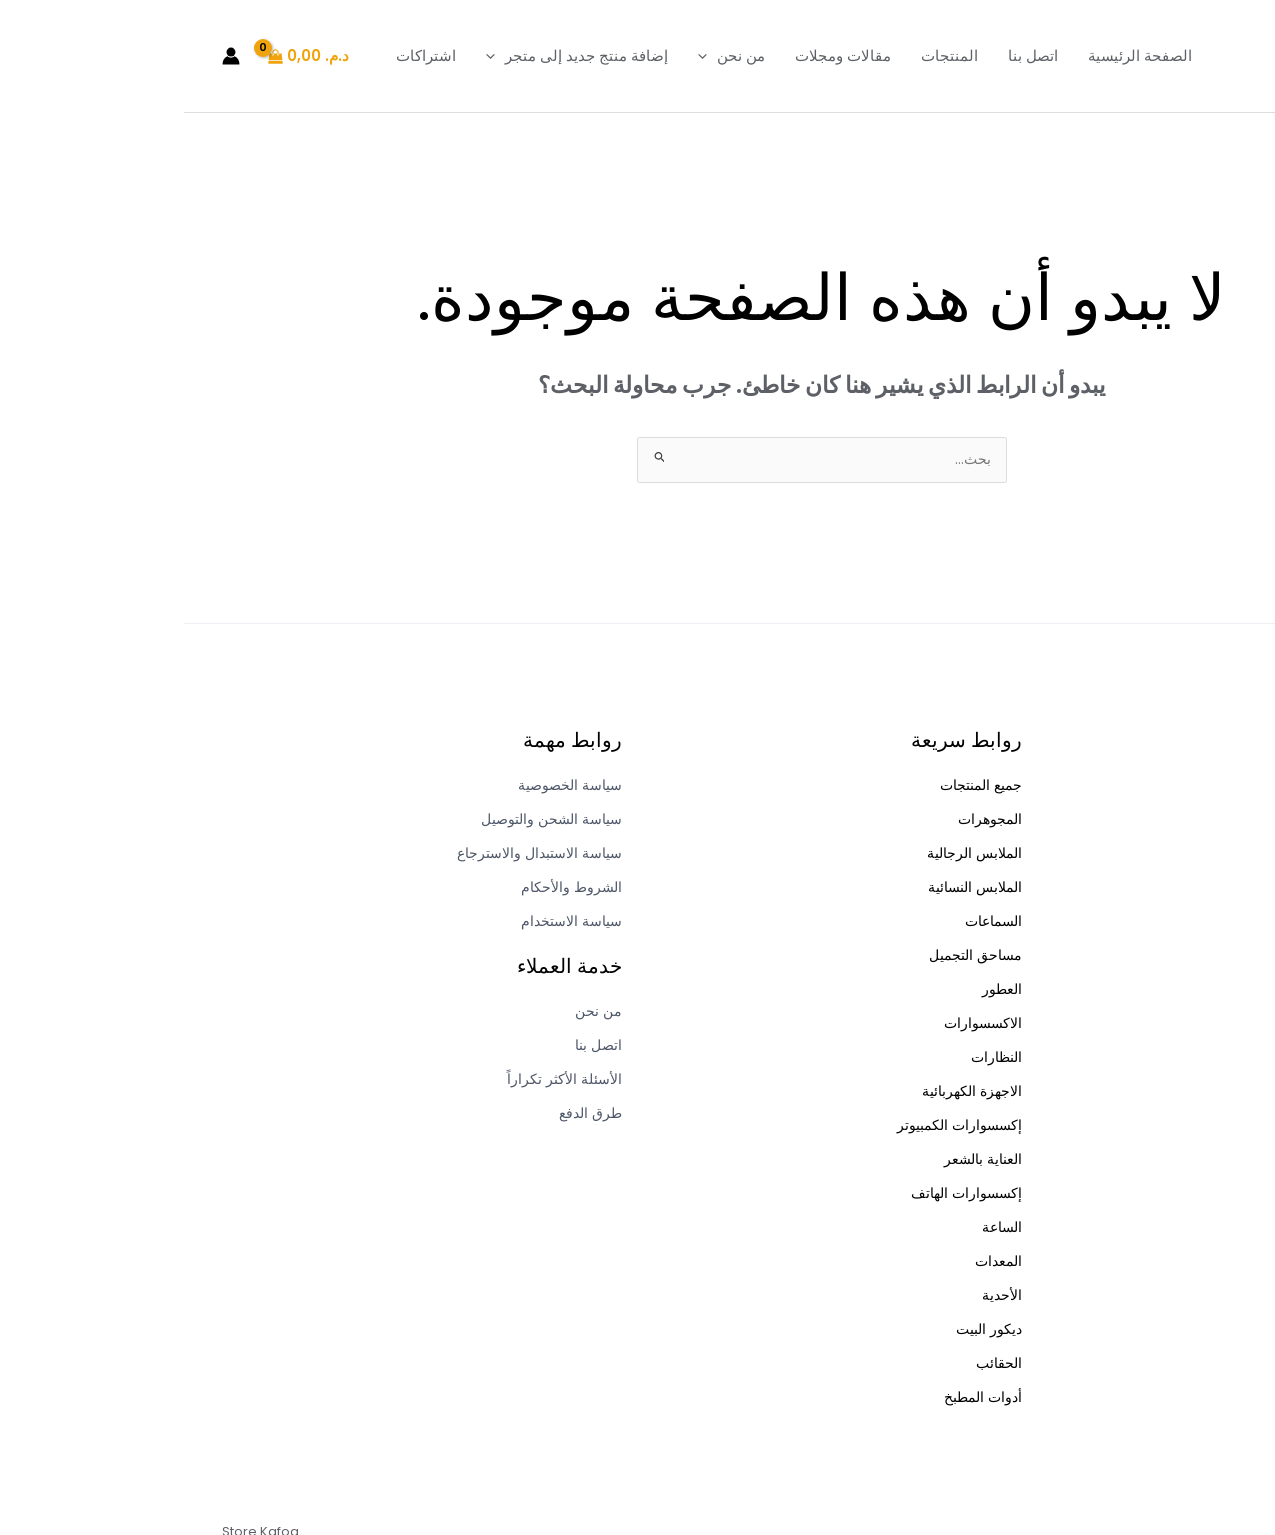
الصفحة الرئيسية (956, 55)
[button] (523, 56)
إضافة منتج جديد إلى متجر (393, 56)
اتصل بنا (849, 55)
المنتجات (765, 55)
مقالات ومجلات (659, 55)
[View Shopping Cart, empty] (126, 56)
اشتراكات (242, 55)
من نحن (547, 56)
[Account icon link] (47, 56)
• • • • • • •
Copy out every line from the one containing "[View Shopping Cart, empty] (126, 56)" to the end of the material, both ends included.

[View Shopping Cart, empty] (126, 56)
اشتراكات (242, 55)
من نحن (547, 56)
[Account icon link] (47, 56)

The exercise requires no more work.